Entre l'Académie d'Aix et le CNSMDP, Emilie, vous avez accompagné les plus grands noms de la vie musicale française. Chaque année, 1400 élèves sortent diplômés. Demain, certains se produiront sur les scènes, entre autres, de la Philharmonie. Comment qualifieriez-vous le moral des jeunes artistes ?
E.D. : Combattifs. Rien que de penser à eux, je suis émue parce qu'après une scolarité heurtée par la pandémie, je les trouve résilients, créatifs et solidaires ! Pourtant, la crise a accentué les inégalités : les plus précaires en sortent encore plus fragilisés. Les perspectives qui s'annoncent appelle à un sursaut : les maisons d'opéra et les orchestres sont en souffrance, les ensembles indépendants, eux, à bout de souffle. Les postes dans les ballets semblent parfois menacés. Partout, les clignotants sont au rouge. Mais à leur habitude, les étudiants n'attendent personne pour réinventer leur carrière. Ils multiplient les boulots et cumulent un poste dans un orchestre permanent, une activité de chambriste ou de soliste.

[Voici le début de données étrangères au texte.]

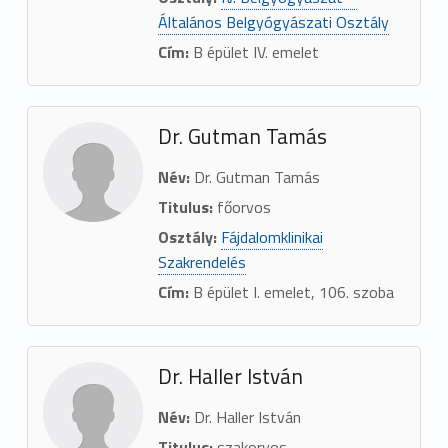
Általános Belgyógyászati Osztály
Cím:
B épület IV. emelet
Dr. Gutman Tamás
Név:
Dr. Gutman Tamás
Titulus:
főorvos
Osztály:
Fájdalomklinikai
Szakrendelés
Cím:
B épület I. emelet, 106. szoba
Dr. Haller István
Név:
Dr. Haller István
Titulus:
szakorvos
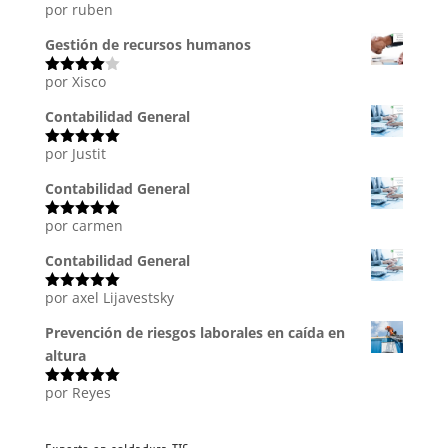
por ruben
Valorado
con
5
de 5
Gestión de recursos humanos
por Xisco
Valorado
con
4
de
5
Contabilidad General
por Justit
Valorado
con
5
de 5
Contabilidad General
por carmen
Valorado
con
5
de 5
Contabilidad General
por axel Lijavestsky
Valorado
con
5
de 5
Prevención de riesgos laborales en caída en
altura
por Reyes
Valorado
con
5
de 5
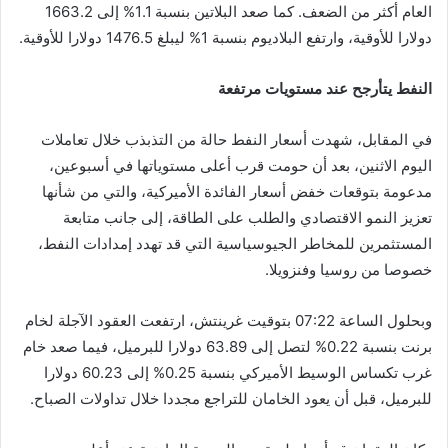
العام أكثر من الضعف. كما صعد البلاتين بنسبة 1.1% إلى 1663.2
دولارا للأوقية، وارتفع البلاديوم بنسبة 1% ليبلغ 1476.5 دولارا للأوقية.
النفط يتأرجح عند مستويات مرتفعة
في المقابل، شهدت أسعار النفط حالة من التذبذب خلال تعاملات
اليوم الاثنين، بعد أن حومت قرب أعلى مستوياتها في أسبوعين،
مدعومة بتوقعات خفض أسعار الفائدة الأميركية، والتي من شأنها
تعزيز النمو الاقتصادي والطلب على الطاقة، إلى جانب متابعة
المستثمرين للمخاطر الجيوسياسية التي قد تهدد إمدادات النفط،
خصوصا من روسيا وفنزويلا.
وبحلول الساعة 07:22 بتوقيت غرينتش، ارتفعت العقود الآجلة لخام
برنت بنسبة 0.22% لتصل إلى 63.89 دولارا للبرميل، فيما صعد خام
غرب تكساس الوسيط الأميركي بنسبة 0.25% إلى 60.23 دولارا
للبرميل، قبل أن يعود الخامان للتراجع مجددا خلال تداولات الصباح.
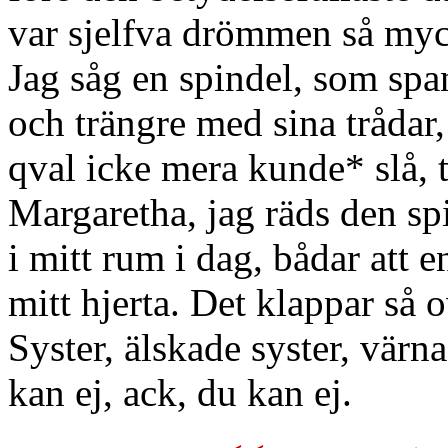
var sjelfva drömmen så myc
Jag såg en spindel, som span
och trängre med sina trådar,
qval icke mera kunde* slå, t
Margaretha, jag räds den sp
i mitt rum i dag, bådar att 
mitt hjerta. Det klappar så o
Syster, älskade syster, värn
kan ej, ack, du kan ej.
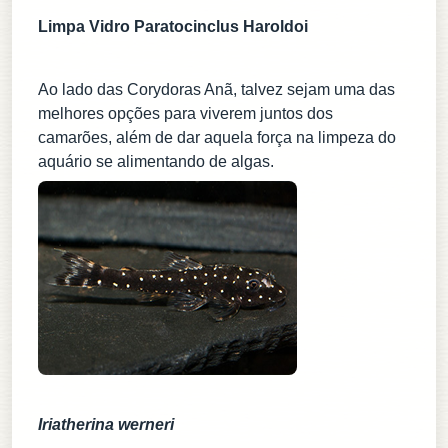
Limpa Vidro Paratocinclus Haroldoi
Ao lado das Corydoras Anã, talvez sejam uma das
melhores opções para viverem juntos dos
camarões, além de dar aquela força na limpeza do
aquário se alimentando de algas.
Iriatherina werneri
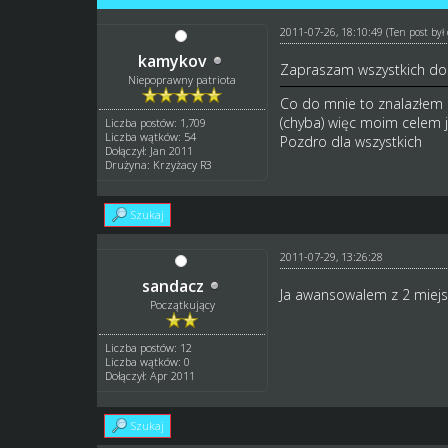
2011-07-26, 18:10:49
(Ten post by
kamykov
Zapraszam wszystkich do
Niepoprawny patriota
Co do mnie to znalazłem s
(chyba) więc moim celem j
Liczba postów: 1,709
Liczba wątków: 54
Pozdro dla wszystkich
Dołączył: Jan 2011
Drużyna: Krzyżacy R3
Szukaj
2011-07-29, 13:26:28
sandacz
Ja awansowalem z 2 miejsc
Początkujący
Liczba postów: 12
Liczba wątków: 0
Dołączył: Apr 2011
Szukaj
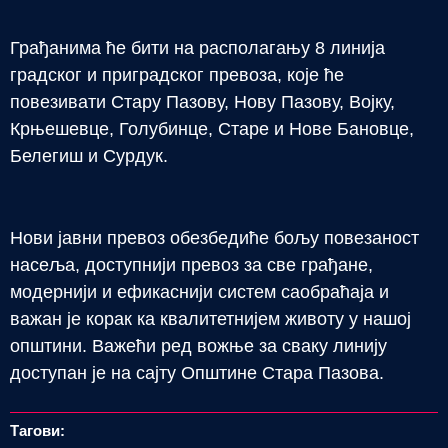
Грађанима ће бити на располагању 8 линија
градског и приградског превоза, које ће
повезивати Стару Пазову, Нову Пазову, Војку,
Крњешевце, Голубинце, Старе и Нове Бановце,
Белегиш и Сурдук.
Нови јавни превоз обезбедиће бољу повезаност
насеља, доступнији превоз за све грађане,
модернији и ефикаснији систем саобраћаја и
важан је корак ка квалитетнијем животу у нашој
општини. Важећи ред вожње за сваку линију
доступан је на сајту Општине Стара Пазова.
Тагови:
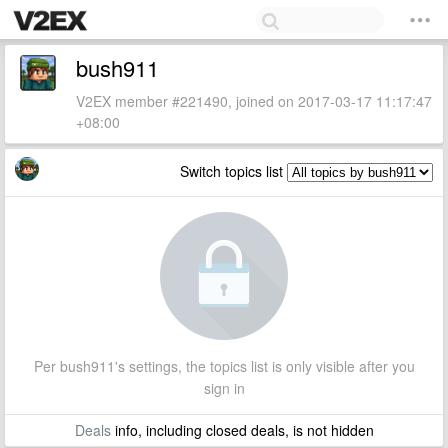
bush911
V2EX member #221490, joined on 2017-03-17 11:17:47
+08:00
Switch topics list
Per bush911's settings, the topics list is only visible after you
sign in
Deals
info, including closed deals, is not hidden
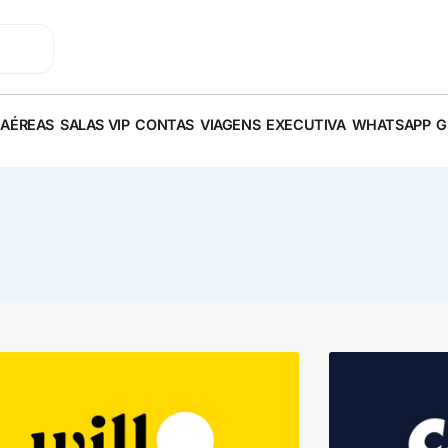
 AÉREAS
SALAS VIP
CONTAS
VIAGENS
EXECUTIVA
WHATSAPP
G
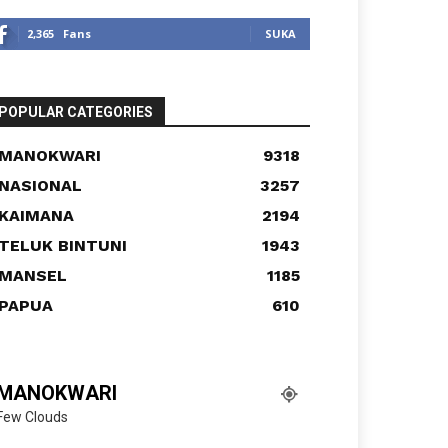
2,365
Fans
SUKA
POPULAR CATEGORIES
MANOKWARI
9318
NASIONAL
3257
KAIMANA
2194
TELUK BINTUNI
1943
MANSEL
1185
PAPUA
610
MANOKWARI
Few Clouds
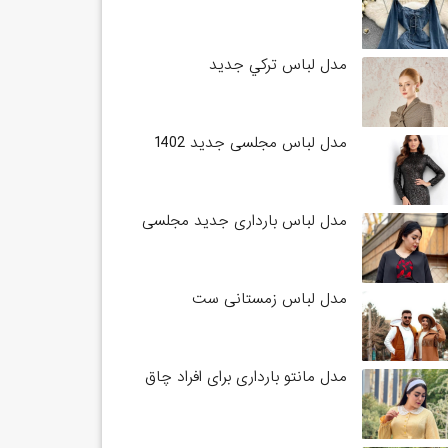
مدل لباس تركي جديد
مدل لباس مجلسی جدید 1402
مدل لباس بارداری جدید مجلسی
مدل لباس زمستانی ست
مدل مانتو بارداری برای افراد چاق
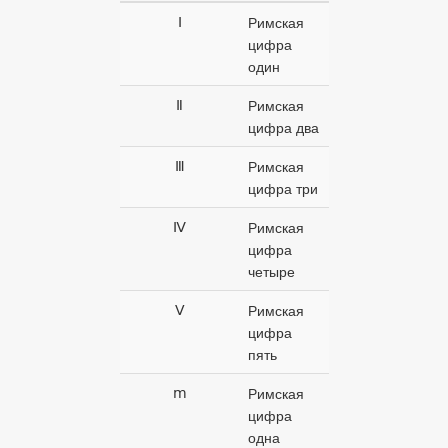
Ⅰ
Римская
цифра
один
Ⅱ
Римская
цифра два
Ⅲ
Римская
цифра три
Ⅳ
Римская
цифра
четыре
Ⅴ
Римская
цифра
пять
ⅿ
Римская
цифра
одна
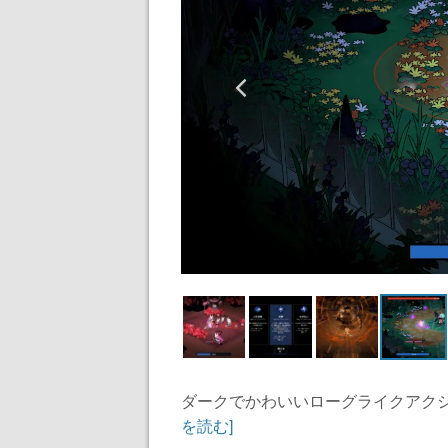
ダークでかわいいローグライクアクショ
を読む]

Ils s'engagent dans des activités de médiation et d'enseignement. Même si je vois une génération à vif, angoissée sur son avenir, elle cherche à se dépasser. Ma fierté, c'est d'avoir compris que la force d'une institution réside dans sa capacité à accompagner les plus vulnérables et pas seulement les étoiles, qui, elles, trouveront le chemin des grandes institutions bien avant la fin de leurs études.

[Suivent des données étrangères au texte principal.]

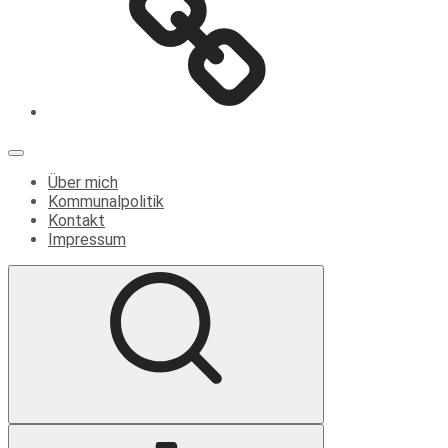
Menü
Über mich
Kommunalpolitik
Kontakt
Impressum
Suche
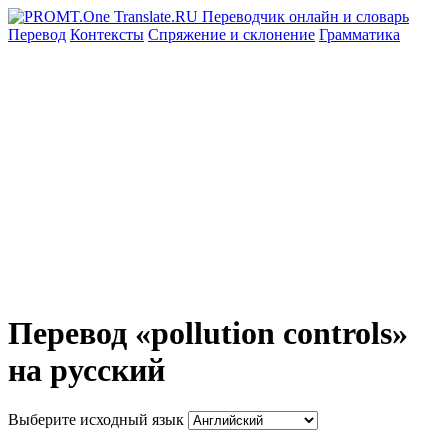
Перевод
Контексты
Спряжение
и склонение
Грамматика
Перевод «pollution controls»
на русский
Выберите исходный язык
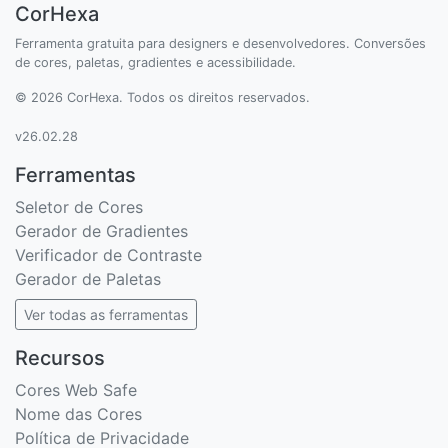
CorHexa
Ferramenta gratuita para designers e desenvolvedores. Conversões
de cores, paletas, gradientes e acessibilidade.
© 2026 CorHexa. Todos os direitos reservados.
v26.02.28
Ferramentas
Seletor de Cores
Gerador de Gradientes
Verificador de Contraste
Gerador de Paletas
Ver todas as ferramentas
Recursos
Cores Web Safe
Nome das Cores
Política de Privacidade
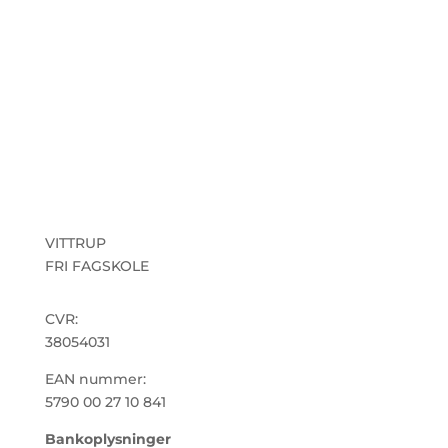
VITTRUP
FRI FAGSKOLE
CVR:
38054031
EAN nummer:
5790 00 27 10 841
Bankoplysninger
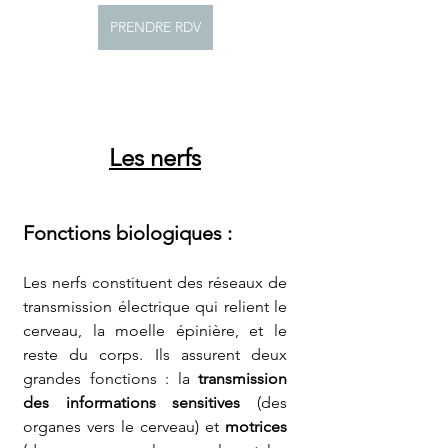
PRENDRE RDV
Les nerfs
Fonctions biologiques
 :
Les nerfs constituent des réseaux de 
transmission électrique qui relient le 
cerveau, la moelle épinière, et le 
reste du corps. Ils assurent deux 
grandes fonctions : la 
transmission 
des informations sensitives
 (des 
organes vers le cerveau) et 
motrices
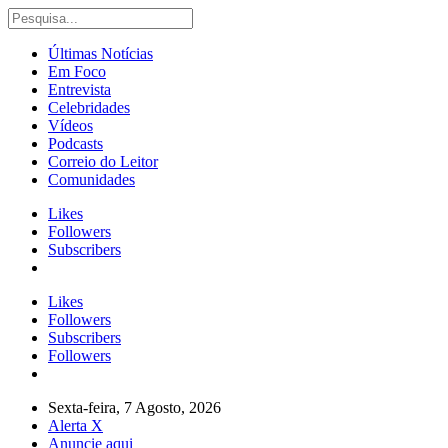
Últimas Notícias
Em Foco
Entrevista
Celebridades
Vídeos
Podcasts
Correio do Leitor
Comunidades
Likes
Followers
Subscribers
Likes
Followers
Subscribers
Followers
Sexta-feira, 7 Agosto, 2026
Alerta X
Anuncie aqui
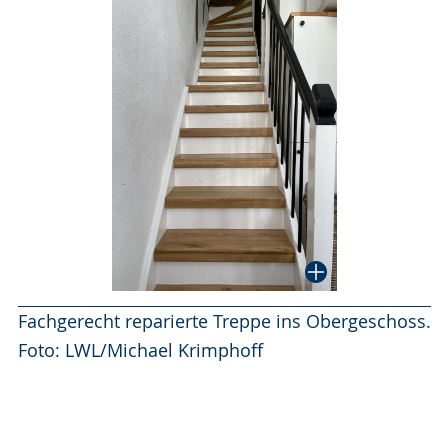
Fachgerecht reparierte Treppe ins Obergeschoss.
Foto: LWL/Michael Krimphoff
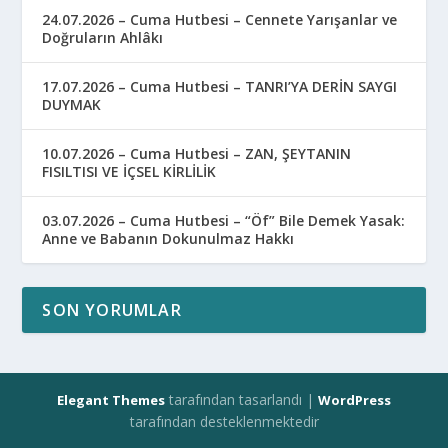
24.07.2026 – Cuma Hutbesi – Cennete Yarışanlar ve
Doğruların Ahlâkı
17.07.2026 – Cuma Hutbesi – TANRI’YA DERİN SAYGI
DUYMAK
10.07.2026 – Cuma Hutbesi – ZAN, ŞEYTANIN
FISILTISI VE İÇSEL KİRLİLİK
03.07.2026 – Cuma Hutbesi – “Öf” Bile Demek Yasak:
Anne ve Babanın Dokunulmaz Hakkı
SON YORUMLAR
tarafından tasarlandı |
Elegant Themes
WordPress
tarafından desteklenmektedir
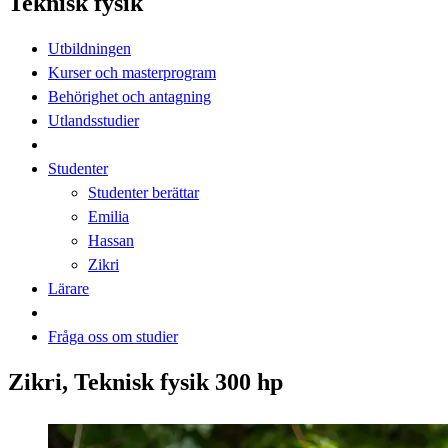
Teknisk fysik
Utbildningen
Kurser och masterprogram
Behörighet och antagning
Utlandsstudier
Studenter
Studenter berättar
Emilia
Hassan
Zikri
Lärare
Fråga oss om studier
Zikri, Teknisk fysik 300 hp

Il y a des bonnes nouvelles : le CNSMDP vient de se classer deuxième meilleure école au monde. En quoi cela est-ce important pour la Philharmonie d'avoir une école d’excellence de l’autre côté du la rue ?

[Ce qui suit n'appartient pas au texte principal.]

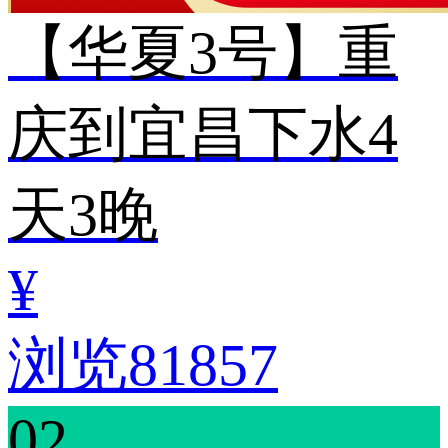
【华夏3号】重
庆到宜昌下水4
天3晚
¥
浏览81857
02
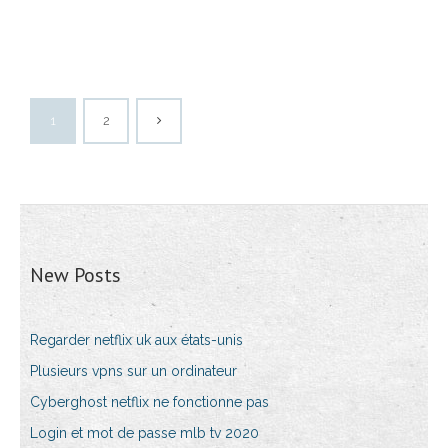
1
2
New Posts
Regarder netflix uk aux états-unis
Plusieurs vpns sur un ordinateur
Cyberghost netflix ne fonctionne pas
Login et mot de passe mlb tv 2020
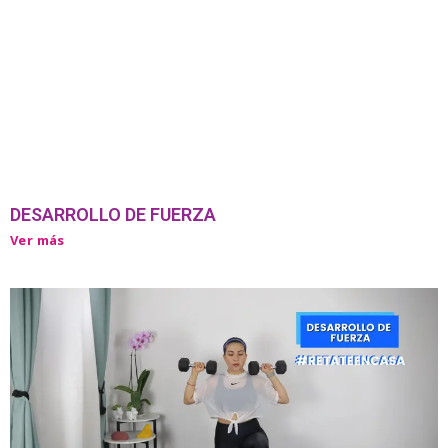
DESARROLLO DE FUERZA
Ver más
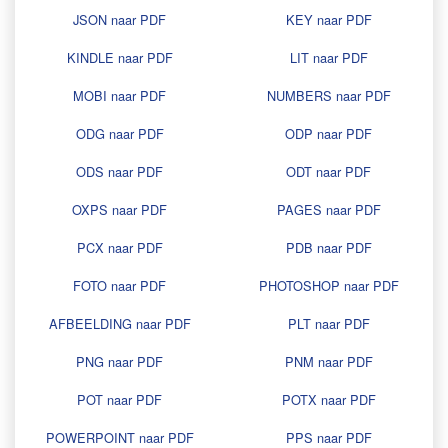
JSON naar PDF
KEY naar PDF
KINDLE naar PDF
LIT naar PDF
MOBI naar PDF
NUMBERS naar PDF
ODG naar PDF
ODP naar PDF
ODS naar PDF
ODT naar PDF
OXPS naar PDF
PAGES naar PDF
PCX naar PDF
PDB naar PDF
FOTO naar PDF
PHOTOSHOP naar PDF
AFBEELDING naar PDF
PLT naar PDF
PNG naar PDF
PNM naar PDF
POT naar PDF
POTX naar PDF
POWERPOINT naar PDF
PPS naar PDF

O.M. : Ce classement bien mérité est le marqueur d’une cohérence exemplaire au sein du parc de la Villette. Quand on regarde les établissements culturels en Europe, ce site de La Villette est unique par son envergure. Avec le programme éducatif de la Philharmonie, nous travaillons sur une pratique collective, souvent intuitive par le corps, accessible et ouverte. Dans nos projets respectifs et complémentaires d'éducation par la culture, la relation que nous entretenons avec l'excellence du Conservatoire supérieur donne du sens et de l’ambition à un projet culturel global.
E.D. : Ce classement vient aussi récompenser la capacité d'insertion professionnelle qu'offre la Philharmonie à nos jeunes artistes. A quelques pas du Conservatoire, sont hébergés l'Orchestre de Paris, l'Orchestre de chambre de Paris, l'Ensemble intercontemporain, les Arts florissants, …
O.M. : … les orchestres internationaux et nationaux invités, les formations indépendantes.
E.D. : Oui. A Paris, c'est unique. Un étudiant, au cours d'un seul même mois, peut cachetonner dans un des orchestres qui joue à la Philharmonie. La semaine suivante, jouer dans une session d'orchestre dans le cadre de ses études produite par la Philharmonie. Le jour d'après, intervenir comme médiateur dans un projet éducatif dans le cadre de sa formation au diplôme d'État d'enseignant. Et, le week-end, travailler en tant qu’ouvreur, aller écouter un concert ou faire un bœuf au Café de la Musique.
Vous parlez de "Génération Philharmonie". Qu'entendez-vous par cette appellation et en quoi peut-elle offrir un chemin pour tous les publics ?
O.M. : L'apprentissage par la musique est émancipateur. Il est important et touchant de voir que l’on peut grandir à La Philharmonie : il y a des programmes spécifiques pour toutes les classes d'âge. La Génération Philharmonie, c'est celle qui accompagne le projet depuis ses débuts et qui s'invente au jour le jour. Elle se définit par cet apprentissage, ces croisements, cette diversité, cette manière d'être à soi et au monde. Dans un même espace, nous offrons de la musique à voir, de la musique à toucher, de la musique à écouter, de la musique à ressentir, de la musique à danser, de la musique à raconter. Finalement, nous avons créé un parc à sons où se mêlent les âges et les cultures.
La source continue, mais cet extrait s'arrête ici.